Alternative metal heavyweights Korn took a societally and politically-influenced stance when it came down to the formation of their music video for “Spike in My Veins,” the third single off of the band’s 2013 studio album, ‘The Paradigm Shift.’ The members of the nu metal collective can be found appearing before footage of Miley Cyrus’ MTV Video Music Award performance, Toronto mayor Rob Ford’s controversial drug addiction interview, Kanye West’s attack on paparazzi, and other clips of similar pop culture incidents. Regarding the inspiration behind the effort, lead vocalist Jonathan Davis offered, “We are all so caught up in watching crazy media on the internet and TV that we are manipulated into ignoring that our privacy has all but disappeared.”

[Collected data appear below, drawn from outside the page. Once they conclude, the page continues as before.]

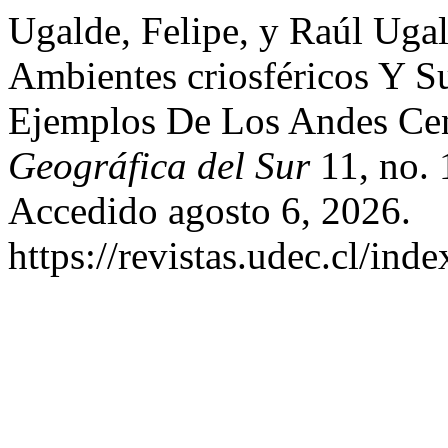
Ugalde, Felipe, y Raúl Ug
Ambientes criosféricos Y S
Ejemplos De Los Andes Cen
Geográfica del Sur
11, no. 
Accedido agosto 6, 2026.
https://revistas.udec.cl/ind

German heavy metal forerunners Accept have taken careful consideration into formulating attention capturing, often literally explosive music videos to accompany the release of the lead singles from their past three studio albums with newly appointed lead vocalist Mark Tornillo at the helm. When it came down to the topic of the first track from their latest studio album, ‘Blind Rage,’ the members of Accept ultimately came up with one of their more striking ideas to date. After all, what is more badass than having lead guitarist and founding member Wolf Hoffmann nail piercing guitar arpeggios atop a towering desert plateau? Very little, which is why this music video comes in at the second position of our countdown.
1) “Louder Than Words”
Pink Floyd will always be considered one of those heavyweight artists who left such a profound impact on not just the progressive rock community, but music in general; their impressionable catalog of material has left a significant impact on a diversified collection of artists, and there will always be an audience of those listeners that the music of Pink Floyd has impacted that will continue to encouragingly demand new material. After a period of two decades, these calls were responded with the first studio album to be released underneath the iconic moniker. ‘The Endless River‘ served as Pink Floyd’s tribute to their late keyboardist Richard Wright, and placed particular emphasis on the vinyl platform which was once carelessly abandoned and has been making a gradual comeback. Similarly, the accompanying music video for the album’s lead single “Louder Than Words” is one of the most exceptional efforts we’ve paid witness to in some time; the latest in studio animation paints an atmospheric landscape, where the album’s otherworldly cover artwork is brought to life before our eyes. Considering the art of the music video, like the vinyl format, is often little more than a second thought, Pink Floyd’s “Louder Than Words” is anything but, and as such stands as the top contender on our run through of the Top 10 Music Videos of 2014.